The importance of knowledge sharing about falls

During a serious fall, feedback regarding what transpired is essential in terms of helping the care team learn how it happened. Ideally, revisiting the circumstances of the fall should be done with the patient, the patient’s family as well as the multidisciplinary team and health services in order to mitigate the problem. This forms the basis of learning about risk management.

A fall is similar to any other unwanted event: it’s something you have to analyze. For this, we can use analysis charts like the alarm charts consisting of seven families of causes. The pathology of the patients and their risk of falling is one of the points that constitutes it, but not the only one. Indeed, six other families of causes can also be associated with the elements of circumstances around the fall, for example, on account of a lack of staff.

In addition to this dimension, we will also look for why this fall has happened, the way it has been managed, and what mitigators the team put in place to limit its gravity.

These two components form the core focus of the analysis by looking at the causes of the fall, then looking at the consequences in order to measure the effectiveness of the team.

Many factors, many people

This analysis must be multidisciplinary because one does not fall on account of a single factor, nor is only one person in charge of the patient. Indeed, it is not the last person to have seen the patient who must be responsible for this management of the fall, it is the whole team that must get involved in this analysis.

Understand as a team

It is often believed that good solutions are official solutions which we will compile in the files over the course of three months. But in reality, this is a very difficult thing to achieve.
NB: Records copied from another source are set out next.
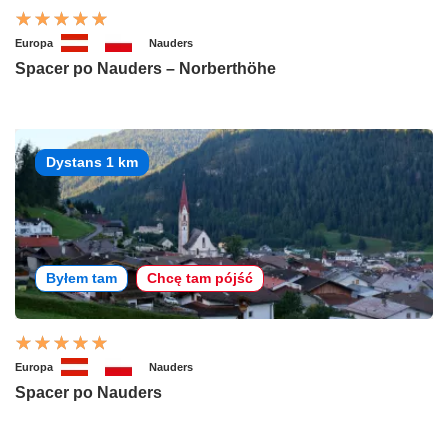
Europa
Nauders
Spacer po Nauders – Norberthöhe
Dystans 1 km
Byłem tam
Chcę tam pójść
Europa
Nauders
Spacer po Nauders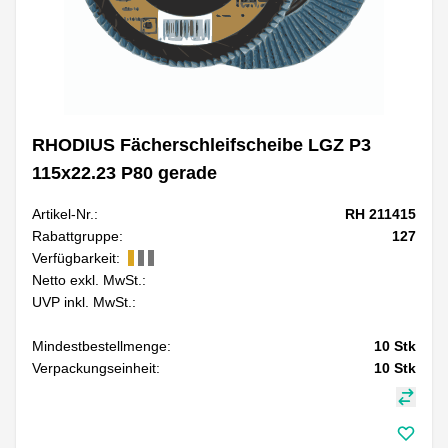
RHODIUS Fächerschleifscheibe LGZ P3
115x22.23 P80 gerade
Artikel-Nr.:
RH 211415
Rabattgruppe:
127
Verfügbarkeit:
Netto exkl. MwSt.:
UVP inkl. MwSt.:
Mindestbestellmenge:
10
Stk
Verpackungseinheit:
10
Stk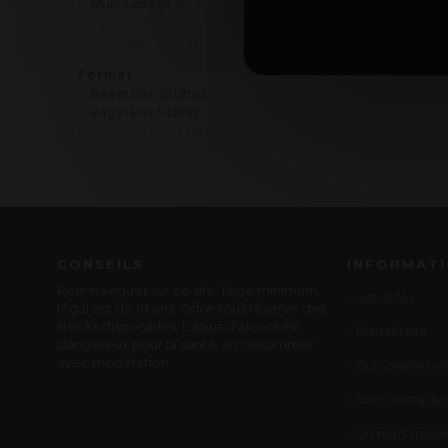
Multi-Cépage
Pinot Noir
Pinot Noir, Gamay
Format
Bag in Box 10 Litres
Bag in Box 5 Litres
Bag in Box de 3 Litres
CONSEILS
INFORMAT
Pour naviguer sur ce site, l'age minimum
Actualités
légal est de 18 ans. Offre sous réserve des
stocks disponibles. L'abus d'alcool est
Plan du site
dangereux pour la santé. A consommer
avec modération.
Qui sommes-no
Nous contacter
Où nous trouve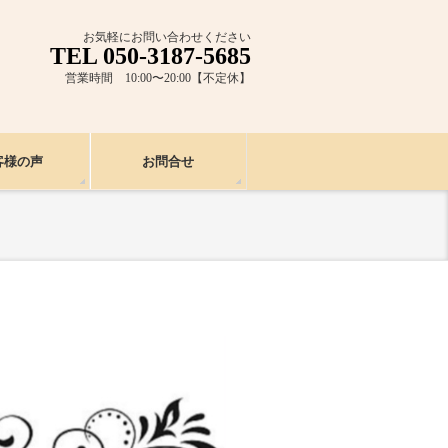
お気軽にお問い合わせください
TEL 050-3187-5685
営業時間 10:00〜20:00【不定休】
客様の声
お問合せ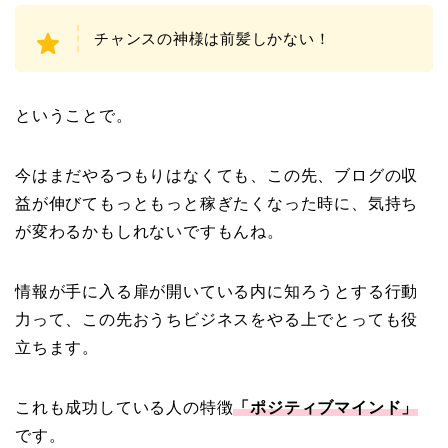
チャンスの神様は前髪しかない！
ということで。
今はまだやるつもりはなくても、この先、ブログの収
益が伸びてもっともっと稼ぎたくなった時に、気持ち
が変わるかもしれないですもんね。
情報が手に入る扉が開いている内に知ろうとする行動
力って、この先おうちビジネスをやる上でとっても役
立ちます。
これも成功している人の特徴
「ポジティブマインド」
です。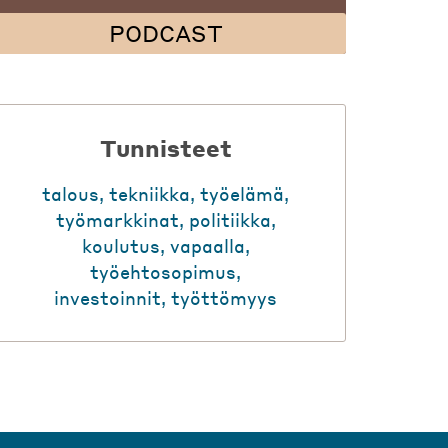
PODCAST
Tunnisteet
talous
,
tekniikka
,
työelämä
,
työmarkkinat
,
politiikka
,
koulutus
,
vapaalla
,
työehtosopimus
,
investoinnit
,
työttömyys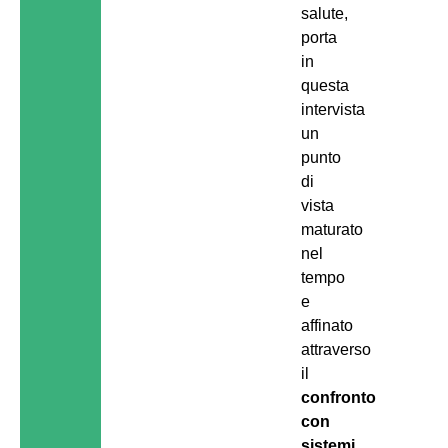
salute,
porta
in
questa
intervista
un
punto
di
vista
maturato
nel
tempo
e
affinato
attraverso
il
confronto
con
sistemi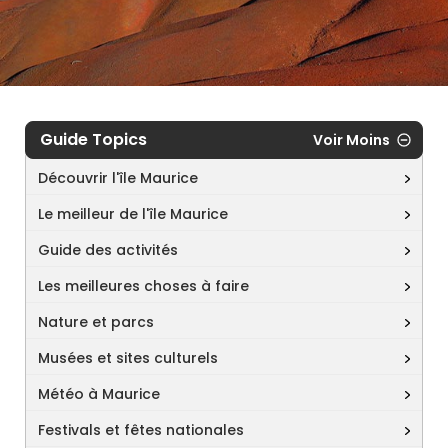
Guide Topics
Voir Moins
Découvrir l'île Maurice
Le meilleur de l'île Maurice
Guide des activités
Les meilleures choses à faire
Nature et parcs
Musées et sites culturels
Météo à Maurice
Festivals et fêtes nationales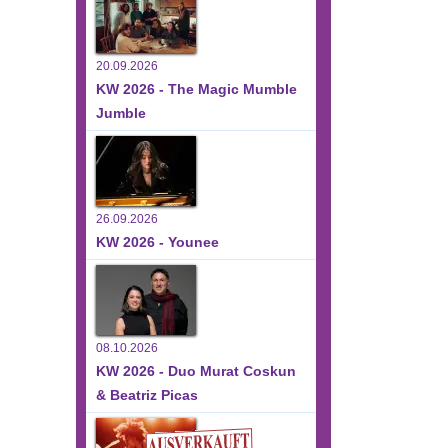
20.09.2026
KW 2026 - The Magic Mumble
Jumble
26.09.2026
KW 2026 - Younee
08.10.2026
KW 2026 - Duo Murat Coskun
& Beatriz Picas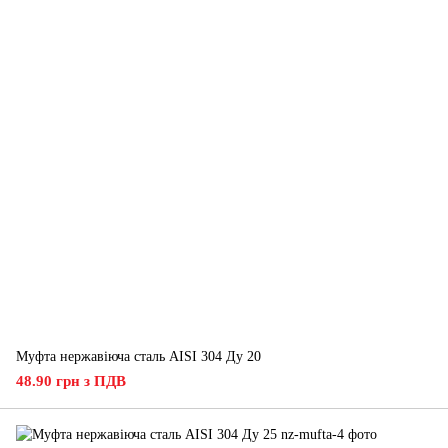
Муфта нержавіюча сталь AISI 304 Ду 20
48.90 грн з ПДВ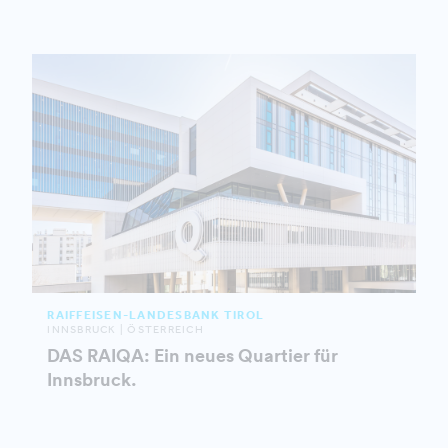
RAIFFEISEN-LANDESBANK TIROL
INNSBRUCK | ÖSTERREICH
DAS RAIQA: Ein neues Quartier für
Innsbruck.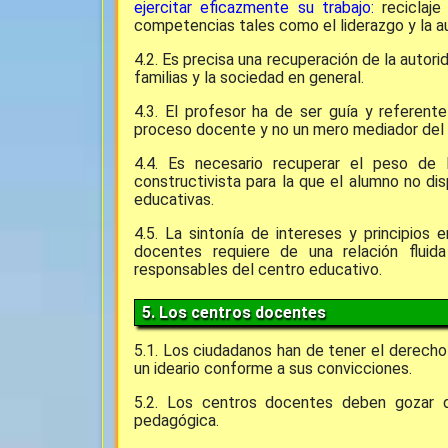
ejercitar eficazmente su trabajo:
reciclaje
competencias tales como el liderazgo y la au
4.2. Es precisa una recuperación de la autor
familias y la sociedad en general.
4.3. El profesor ha de ser guía y referente
proceso docente y no un mero mediador del 
4.4. Es necesario recuperar el peso de 
constructivista para la que el alumno no d
educativas.
4.5. La sintonía de intereses y principios e
docentes requiere de una relación fluid
responsables del centro educativo.
5. Los centros docentes
5.1. Los ciudadanos han de tener el derecho 
un ideario conforme a sus convicciones.
5.2. Los centros docentes deben gozar d
pedagógica.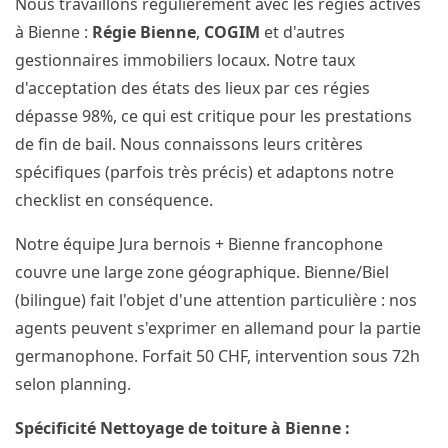
Nous travaillons régulièrement avec les régies actives
à Bienne :
Régie Bienne
,
COGIM
et d'autres
gestionnaires immobiliers locaux. Notre taux
d'acceptation des états des lieux par ces régies
dépasse 98%, ce qui est critique pour les prestations
de fin de bail. Nous connaissons leurs critères
spécifiques (parfois très précis) et adaptons notre
checklist en conséquence.
Notre équipe Jura bernois + Bienne francophone
couvre une large zone géographique. Bienne/Biel
(bilingue) fait l'objet d'une attention particulière : nos
agents peuvent s'exprimer en allemand pour la partie
germanophone. Forfait 50 CHF, intervention sous 72h
selon planning.
Spécificité Nettoyage de toiture à Bienne :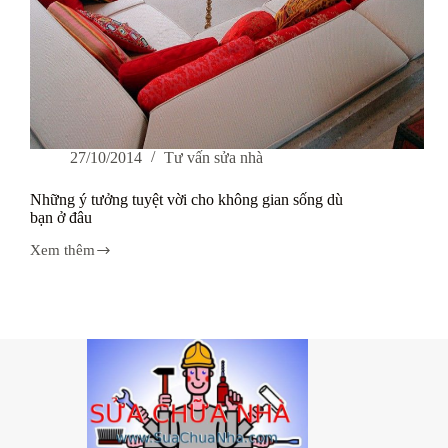
27/10/2014
Tư vấn sửa nhà
Những ý tưởng tuyệt vời cho không gian sống dù
bạn ở đâu
Xem thêm
Những
ý
tưởng
tuyệt
vời
cho
không
gian
sống
dù
bạn
ở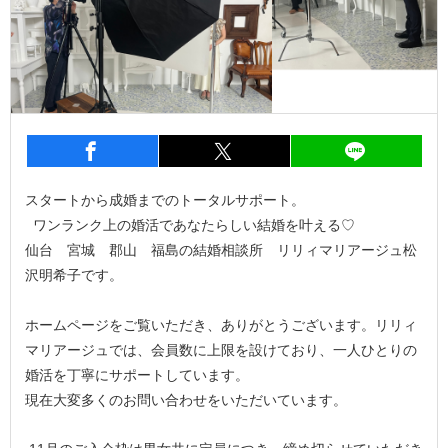
entry1578
シェア
entry1578
シェア
entry1
スタートから成婚までのトータルサポート。
ワンランク上の婚活であなたらしい結婚を叶える♡
仙台 宮城 郡山 福島の結婚相談所 リリィマリアージュ松
沢明希子です。
ホームページをご覧いただき、ありがとうございます。リリィ
マリアージュでは、会員数に上限を設けており、一人ひとりの
婚活を丁寧にサポートしています。
現在大変多くのお問い合わせをいただいています。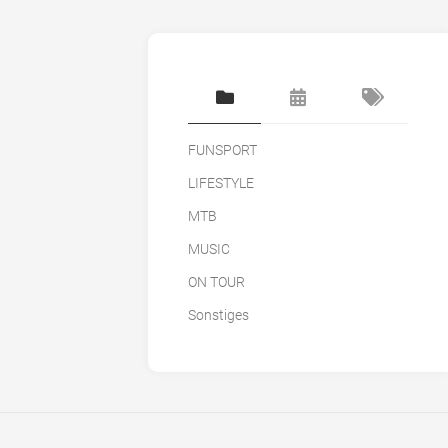
FUNSPORT
LIFESTYLE
MTB
MUSIC
ON TOUR
Sonstiges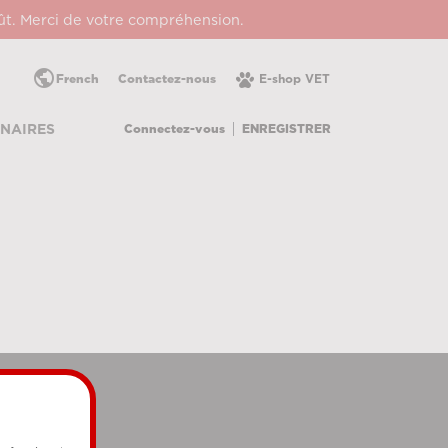
oût. Merci de votre compréhension.
public
French
Contactez-nous
E-shop VET
Connectez-vous
ENREGISTRER
NAIRES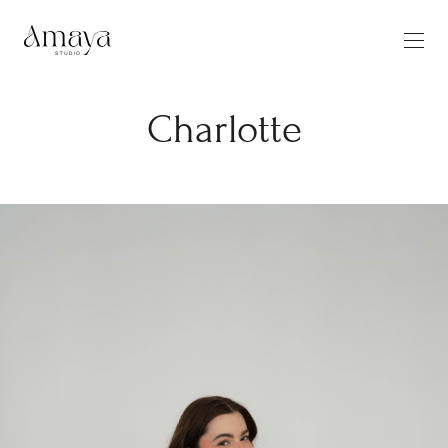
Charlotte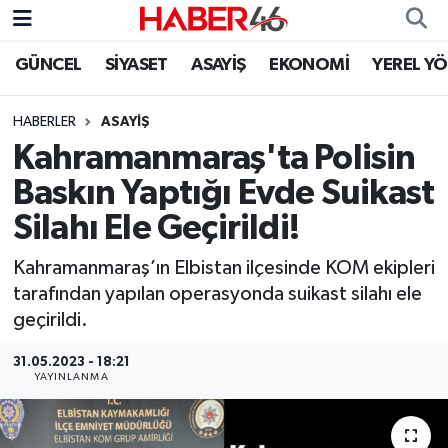
GÜNCEL
SİYASET
ASAYİŞ
EKONOMİ
YEREL Y
GÜNCEL
Nöbetçi Eczaneler
HABERLER
ASAYİŞ
SİYASET
Hava Durumu
Kahramanmaraş'ta Polisin
EKONOMİ
Kahramanmaraş Namaz Vakitleri
Baskın Yaptığı Evde Suikast
Silahı Ele Geçirildi!
SPOR
Trafik Durumu
Kahramanmaraş’ın Elbistan ilçesinde KOM ekipleri
YAŞAM
Süper Lig Puan Durumu ve Fikstür
tarafından yapılan operasyonda suikast silahı ele
geçirildi.
TEKNOLOJİ
Tüm Manşetler
31.05.2023 - 18:21
YAYINLANMA
SAĞLIK
Son Dakika Haberleri
EĞİTİM
Haber Arşivi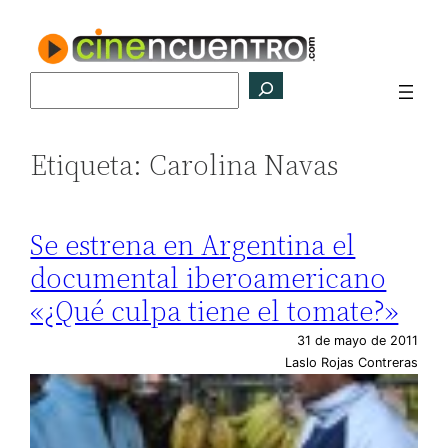
Saltar
al
contenido
Buscar
Etiqueta:
Carolina Navas
Se estrena en Argentina el
documental iberoamericano
«¿Qué culpa tiene el tomate?»
31 de mayo de 2011
Laslo Rojas Contreras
The actual solution to being effective in sharing all information is to be explicit, to use easily understandable language that is clear to everyone. This is probably the best way to share a posteriori information within the team. For example, we can try to meet for 10 minutes a month to analyze a problematic situation.

The lessons that are drawn from a fall are the most important thing because when patients fall, their fear of falling again increases. And the more the falls are repeated, the more the patients will restrict their own movements. This spontaneous self-restriction will result in a second-level risk where the patients start to lose their autonomy, resulting in additional problems.